**Task requirements:**
In the entries that follow, find the line containing "It provides more" and the line containing "Submit Event", then retype exactly the lines from the first through the second, pictures excluded.

[Records excerpted from a collection]
= Beginning of Section =
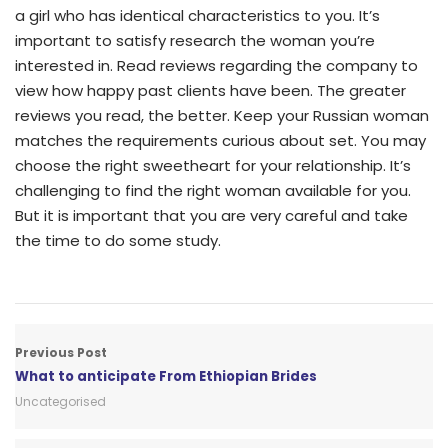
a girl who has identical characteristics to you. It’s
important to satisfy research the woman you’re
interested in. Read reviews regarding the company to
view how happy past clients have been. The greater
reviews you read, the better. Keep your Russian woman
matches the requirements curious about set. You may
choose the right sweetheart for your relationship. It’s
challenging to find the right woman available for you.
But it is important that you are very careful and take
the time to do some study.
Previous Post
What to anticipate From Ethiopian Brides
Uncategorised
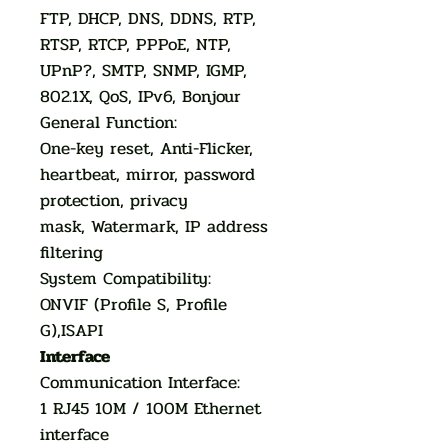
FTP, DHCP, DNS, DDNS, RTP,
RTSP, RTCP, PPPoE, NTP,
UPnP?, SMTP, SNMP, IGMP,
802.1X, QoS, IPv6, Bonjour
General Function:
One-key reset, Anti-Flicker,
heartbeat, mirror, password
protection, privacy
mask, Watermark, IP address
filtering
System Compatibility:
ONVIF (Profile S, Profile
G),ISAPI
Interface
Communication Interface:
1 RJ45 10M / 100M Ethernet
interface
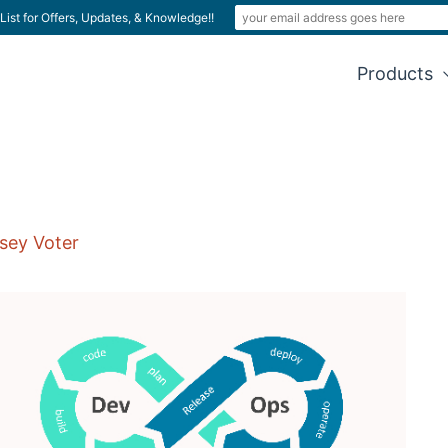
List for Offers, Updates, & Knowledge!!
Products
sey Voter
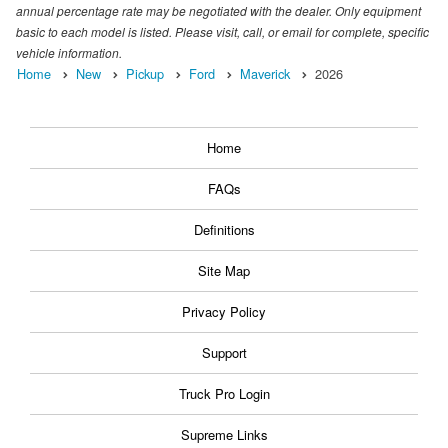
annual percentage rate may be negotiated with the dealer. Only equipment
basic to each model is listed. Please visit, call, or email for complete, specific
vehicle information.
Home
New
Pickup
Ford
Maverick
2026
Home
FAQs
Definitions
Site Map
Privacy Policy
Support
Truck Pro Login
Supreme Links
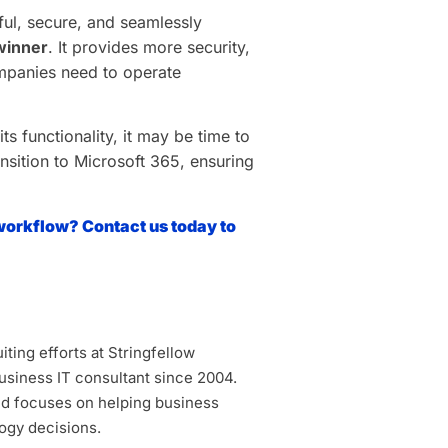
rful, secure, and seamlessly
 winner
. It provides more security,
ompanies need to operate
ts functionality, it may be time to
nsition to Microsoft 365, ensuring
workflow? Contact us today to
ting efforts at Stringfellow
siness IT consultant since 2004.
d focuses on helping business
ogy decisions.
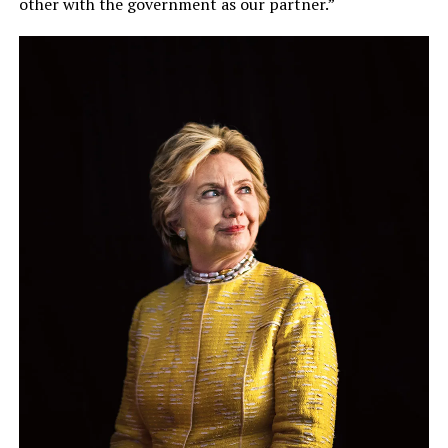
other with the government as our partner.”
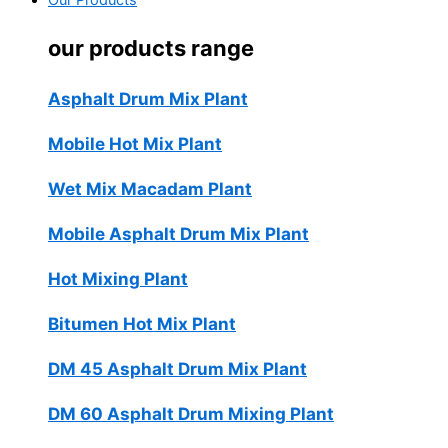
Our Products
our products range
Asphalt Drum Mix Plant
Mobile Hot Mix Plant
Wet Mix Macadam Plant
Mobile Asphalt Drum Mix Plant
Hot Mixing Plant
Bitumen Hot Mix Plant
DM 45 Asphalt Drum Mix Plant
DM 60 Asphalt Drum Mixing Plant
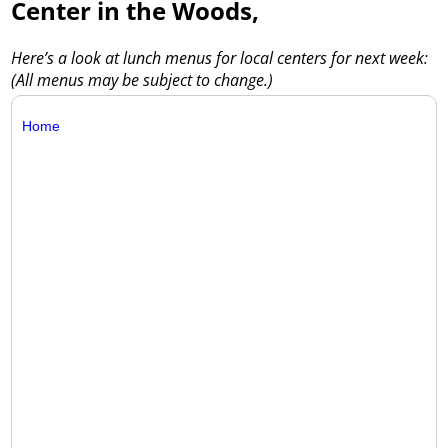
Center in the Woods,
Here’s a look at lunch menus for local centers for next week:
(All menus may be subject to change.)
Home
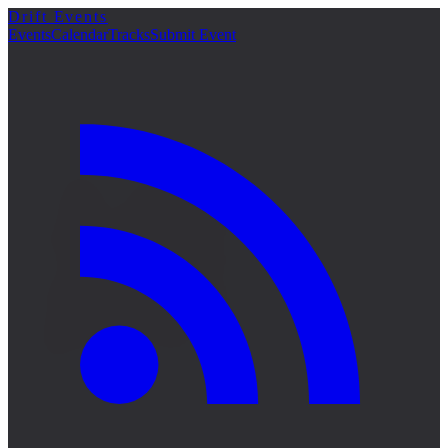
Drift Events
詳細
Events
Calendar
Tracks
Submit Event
= End of Section =
= Beginning of Section =
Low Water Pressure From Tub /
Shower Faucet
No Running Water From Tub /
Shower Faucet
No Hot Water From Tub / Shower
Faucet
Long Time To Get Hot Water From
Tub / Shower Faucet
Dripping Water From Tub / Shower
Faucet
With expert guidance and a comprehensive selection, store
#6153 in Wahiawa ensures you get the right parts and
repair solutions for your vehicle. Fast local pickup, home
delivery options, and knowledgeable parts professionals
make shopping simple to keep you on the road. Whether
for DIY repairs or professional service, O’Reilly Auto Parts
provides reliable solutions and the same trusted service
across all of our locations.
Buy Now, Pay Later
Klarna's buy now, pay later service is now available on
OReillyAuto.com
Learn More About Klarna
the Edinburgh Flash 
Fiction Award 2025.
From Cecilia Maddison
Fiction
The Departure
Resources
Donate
= End of Section =
**Answer box:**
. It provides more security,
ompanies need to operate
ts functionality, it may be time to
nsition to Microsoft 365, ensuring
workflow? Contact us today to
ting efforts at Stringfellow
siness IT consultant since 2004.
d focuses on helping business
ogy decisions.
other with the government as our partner.”
Our Products
our products range
Asphalt Drum Mix Plant
Mobile Hot Mix Plant
Wet Mix Macadam Plant
Mobile Asphalt Drum Mix Plant
Hot Mixing Plant
Bitumen Hot Mix Plant
DM 45 Asphalt Drum Mix Plant
DM 60 Asphalt Drum Mixing Plant
Center in the Woods,
Here’s a look at lunch menus for local centers for next week:
(All menus may be subject to change.)
Home
Drift Events
詳細
Events
Calendar
Tracks
Submit Event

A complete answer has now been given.